6. Frequently Asked Questions
Q1: I yelled at my child. Have I already caused harm?
Relationships with a child are not built on the absence of snaps, but on what happens afterward. When you've calmed down, sit nearby, look them in the eyes and say: "Mama was very tired and shouted. That is not your fault." This conversation is more powerful for the child than the snap itself.
Q2: How to tell if it's regular exhaustion or if help is needed?
If after one or two nights of normal sleep and partner support you feel noticeably better — it's likely a resources issue. If anger, emptiness, or despair persists for more than two weeks regardless of support — seek professional help. This is not shameful. It is responsible.
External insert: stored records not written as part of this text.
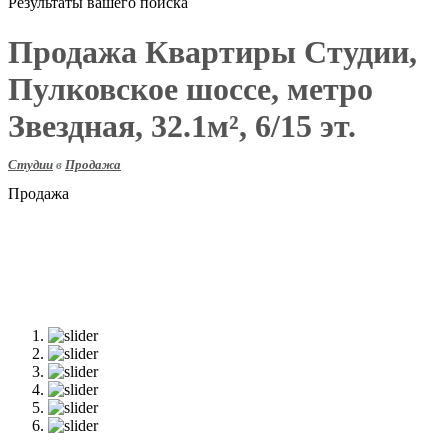
Результаты вашего поиска
Продажа Квартиры Студии,
Пулковское шоссе, метро
Звездная, 32.1м², 6/15 эт.
Студии
в
Продажа
Продажа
Q3: What to give a mother as a gift to truly help?
Most gifts are about the child. But a mother needs a gift about herself.
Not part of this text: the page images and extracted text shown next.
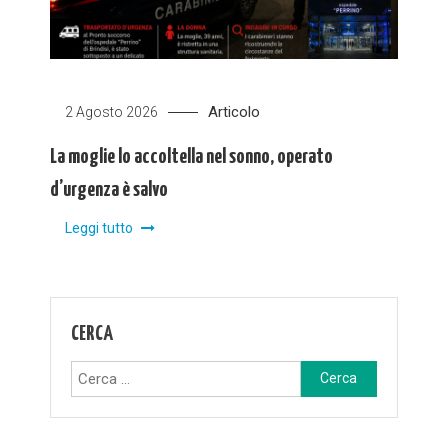
Articolo
2 Agosto 2026
La moglie lo accoltella nel sonno, operato
d’urgenza è salvo
Leggi tutto
CERCA
Ricerca
per:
The best format: something for the child + time for the mother — in one gesture.
For example: a box of Aqyl Mura wooden Montessori toys and a card that reads: "This is for the baby's development. And next Saturday I'll take the child for three hours — that's for your quiet." The first part respects her values. The second replenishes her resource account.
Q4: Why do you, a toy manufacturer, talk about maternal exhaustion?
Because we don't just make wooden objects. We look at the family as a whole. And we know: a calm, well-rested mother is just as important an element of a child's environment as a safe toy. One without the other doesn't work.
Key Takeaways
First (Petranovskaya): anger at your child is not a moral defect — it is a signal of exhaustion.
Second (Winnicott): it is enough to be "good enough," not perfect.
Third (neuroscience): when the brain is deprived of sleep, it cannot regulate emotions at the previous level — this is not a question of willpower.
And one more thing, from us:
The environment a mother lives in is part of her resource. A quiet, warm, real object in hand won't solve everything. But it can be something to hold onto when there's a storm inside.
Aqyl Mura
We make objects that don't make noise, don't flash, and ask nothing in return. For the child — a tool for exploration. For the mother — quiet in the home and confirmation of her values.
[View the collection →]
References
- Petranovskaya, L.V. (2015). The Secret Support: Attachment in a Child's Life. AST.
- Winnicott, D.W. (1953). Transitional objects and transitional phenomena. Int. J. Psychoanal.
- Tomaso, C.C. et al. (2024). Sleep quality and irritability. BMC Psychology, 12.
- Evans, G.W. (2003). The built environment and mental health. J. Urban Health.
- Roskam, I. et al. (2021). Parental burnout around the globe. Affective Science, 2(1).
- Guarnotta, E. (2025). Postpartum rage. Psychology Today.